Data-driven multi-location inventory placement in digital commerce (Yihua Wang)
Digital commerce has become an indispensable part of global retail. Digital commerce retailers usually build large logistics networks with multiple distribution centers (DCs) to serve widespread consumers. In this paper, we study multi-location inventory placement for online retailers to fulfill customer demands. Specifically, we consider three decision-making problems: (i) in which DCs to place inventory, (ii) how to set base-stock levels for inventory-holding DCs, and (iii) from which DCs to fulfill customer demand. The main challenge is to achieve the optimal trade-off between inventory cost savings from inventory pooling and the increased demand fulfillment cost associated with placing inventory far from consumers. To investigate the trade-off, we propose a data-driven stochastic program under two different demand fulfillment policies, namely fixed and virtual pooling.
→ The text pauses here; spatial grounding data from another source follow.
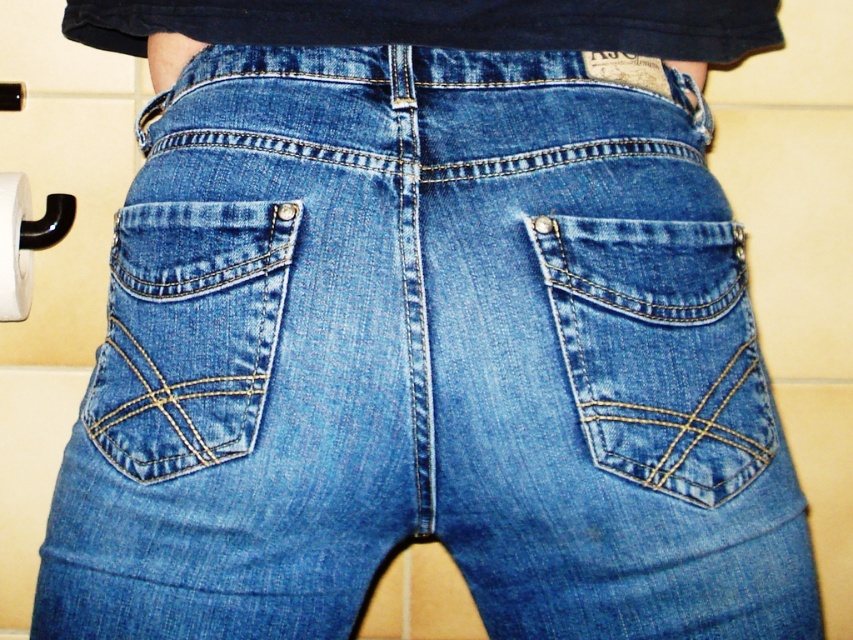 You are a tailor trying to attach a decorative button to the lower left side of the denim blue jeans pocket at lower left and the white matte toilet paper at lower left. Which object requires a longer button thread to accommodate its height?

The denim blue jeans pocket at lower left is taller than the white matte toilet paper at lower left, so the decorative button for the denim blue jeans pocket at lower left requires a longer thread to accommodate its height.

You are a tailor working on a pair of denim blue jeans pocket at lower left. You need to place a decorative button exactly 0.1 units to the right of the pocket. What are the coordinates where you should place the button?

The denim blue jeans pocket at lower left is located at point (189, 333). Adding 0.1 to the x coordinate gives 0.622, so the button should be placed at coordinates (189, 397). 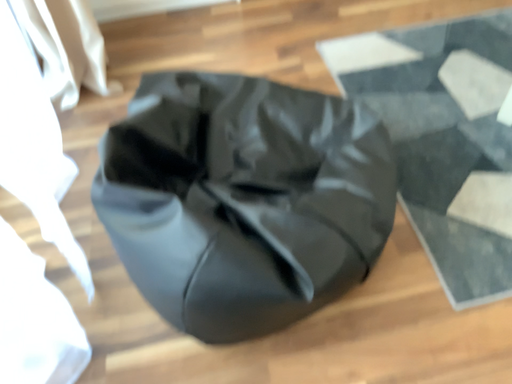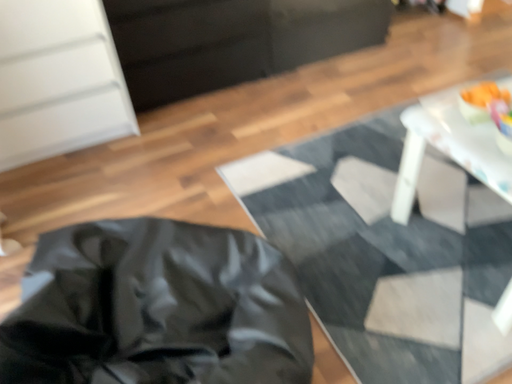 Question: Which way did the camera rotate in the video?

Choices:
 (A) rotated downward
 (B) rotated upward

Answer: (B) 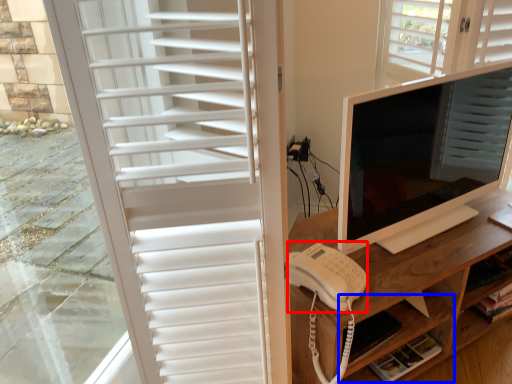 Question: Which of the following is the closest to the observer, open (highlighted by a red box) or shelf (highlighted by a blue box)?

Choices:
 (A) open
 (B) shelf

Answer: (A) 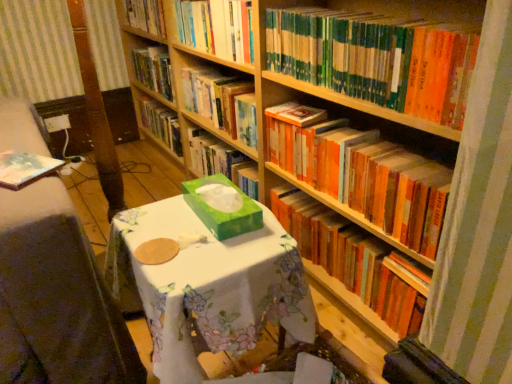 This screenshot has height=384, width=512. What are the coordinates of `free space that is to the left of green matte tissue box at center` in the screenshot? It's located at click(159, 222). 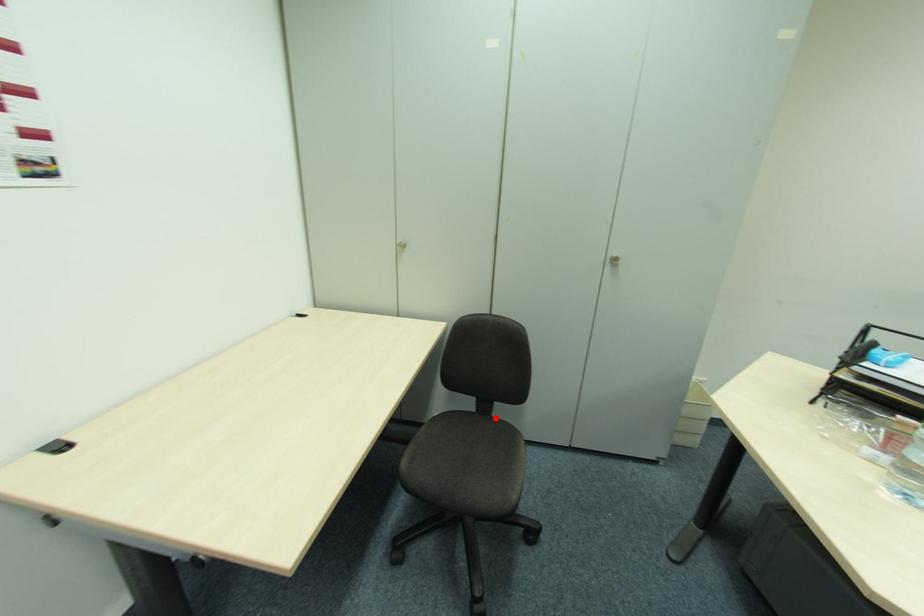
We evaluate the effectiveness of the proposed method through a case study based on a real-world data set by a logistics company. The proposed method achieves an average cost reduction of 19.2% compared to the company’s current inventory placement policy. Further, we conduct ABC-XYZ analysis for more than 7,700 stock keeping units (SKUs) in the data set. The comparison of inventory placement decisions between different SKU categories suggests that digital commerce retailers should place more inventory in local DCs for SKUs with steadily high demand rates and pool more inventory at central DCs for SKUs with low demand rates and high variance. Additionally, we perform a systematic sensitivity analysis with controllable problem parameter configurations to investigate the impact of different parameters on inventory placement decisions.
The Multi-Period Vehicle Routing Problem with Minimum Utilization Constraints (Nicolas Kuttruff)
The daily planning of customer delivery routes is a critical task for logistics service providers, where planners focus on maximizing resource efficiency and minimizing the number of required tours. Common approaches for modeling these goals include complex, difficult-to-estimate cost structures. We incorporate a straightforward and intuitive rule into a VRP framework, aligned with established practices in real-world routing applications. The multi-period VRP with minimum utilization constraints (MPVRP-MUC) designs efficient routes while minimizing unfulfilled customer requests within the desired delivery periods by allowing request shifts to future periods, ensuring feasibility despite fixed minimum vehicle loads. A decomposition approach allows to formulate the problem as efficient single-period problem. We develop a variable neighborhood search (VNS), a repair algorithm, and a hybrid genetic search algorithm (HGS-VRP-MUC) to solve the single-period problem efficiently. Our numerical study tunes tunes the aglorithm and validates its performance. The HGS-VRP-MUC continuously achieves optimal results for instances with up to 80 customers. Furthermore, multi-period simulations were conducted to analyze the influence of minimum utilization constraints. It shows that the number of vehicles can be reduced by up to 12%, and the total distance is reduced by 3.5% while still serving over 90% of the total demand each day.